Sotiriou Christos, Wirapati Pratyaksha, Loi Sherene, Harris Adrian, Fox Steve, Smeds Johanna, Nordgren Hans, Farmer Pierre, Praz Viviane, Haibe-Kains Benjamin, Desmedt Christine, Larsimont Denis, Cardoso Fatima, Peterse Hans, Nuyten Dimitry, Buyse Marc, Van de Vijver Marc J, Bergh Jonas, Piccart Martine, Delorenzi Mauro
Functional Genomics and Translational Research Unit, Université Libre de Bruxelles, Brussels, Belgium.
J Natl Cancer Inst. 2006 Feb 15;98(4):262-72. doi: 10.1093/jnci/djj052.

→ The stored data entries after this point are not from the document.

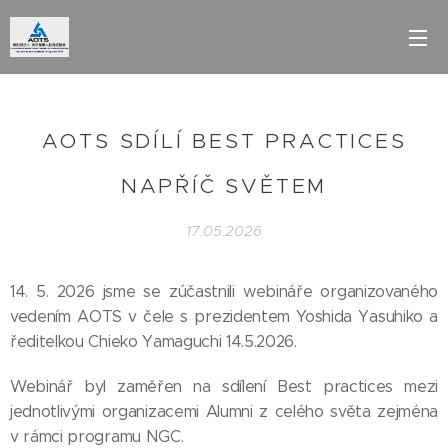
AOTS SDÍLÍ BEST PRACTICES
NAPŘÍČ SVĚTEM
17.05.2026
14. 5. 2026 jsme se zúčastnili webináře organizovaného
vedením AOTS v čele s prezidentem Yoshida Yasuhiko a
ředitelkou Chieko Yamaguchi 14.5.2026.
Webinář byl zaměřen na sdílení Best practices mezi
jednotlivými organizacemi Alumni z celého světa zejména
v rámci programu NGC.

Histologic grade in breast cancer provides clinically important prognostic information. However, 30%-60% of tumors are classified as histologic grade 2. This grade is associated with an intermediate risk of recurrence and is thus not informative for clinical decision making. We examined whether histologic grade was associated with gene expression profiles of breast cancers and whether such profiles could be used to improve histologic grading.
We analyzed microarray data from 189 invasive breast carcinomas and from three published gene expression datasets from breast carcinomas. We identified differentially expressed genes in a training set of 64 estrogen receptor (ER)-positive tumor samples by comparing expression profiles between histologic grade 3 tumors and histologic grade 1 tumors and used the expression of these genes to define the gene expression grade index. Data from 597 independent tumors were used to evaluate the association between relapse-free survival and the gene expression grade index in a Kaplan-Meier analysis. All statistical tests were two-sided.
We identified 97 genes in our training set that were associated with histologic grade; most of these genes were involved in cell cycle regulation and proliferation. In validation datasets, the gene expression grade index was strongly associated with histologic grade 1 and 3 status; however, among histologic grade 2 tumors, the index spanned the values for histologic grade 1-3 tumors. Among patients with histologic grade 2 tumors, a high gene expression grade index was associated with a higher risk of recurrence than a low gene expression grade index (hazard ratio = 3.61, 95% confidence interval = 2.25 to 5.78; P < .001, log-rank test).
Gene expression grade index appeared to reclassify patients with histologic grade 2 tumors into two groups with high versus low risks of recurrence. This approach may improve the accuracy of tumor grading and thus its prognostic value.
乳腺癌的组织学分级提供了重要的临床预后信息。然而,30%-60%的肿瘤被归类为组织学2级。该分级与复发的中度风险相关,因此对临床决策没有指导意义。我们研究了组织学分级是否与乳腺癌的基因表达谱相关,以及这样的谱是否可用于改进组织学分级。
我们分析了189例浸润性乳腺癌的微阵列数据以及来自三个已发表的乳腺癌基因表达数据集的数据。通过比较组织学3级肿瘤和组织学1级肿瘤的表达谱,我们在64例雌激素受体(ER)阳性肿瘤样本的训练集中鉴定出差异表达基因,并使用这些基因的表达来定义基因表达分级指数。在Kaplan-Meier分析中,来自597例独立肿瘤的数据用于评估无复发生存率与基因表达分级指数之间的关联。所有统计检验均为双侧检验。
我们在训练集中鉴定出97个与组织学分级相关的基因;这些基因大多数参与细胞周期调控和增殖。在验证数据集中,基因表达分级指数与组织学1级和3级状态密切相关;然而,在组织学2级肿瘤中,该指数涵盖了组织学1-3级肿瘤的值。在组织学2级肿瘤患者中,高基因表达分级指数比低基因表达分级指数与更高的复发风险相关(风险比=3.61,95%置信区间=2.25至5.78;P<.001,对数秩检验)。
基因表达分级指数似乎将组织学2级肿瘤患者重新分类为复发风险高和低的两组。这种方法可能提高肿瘤分级的准确性,从而提高其预后价值。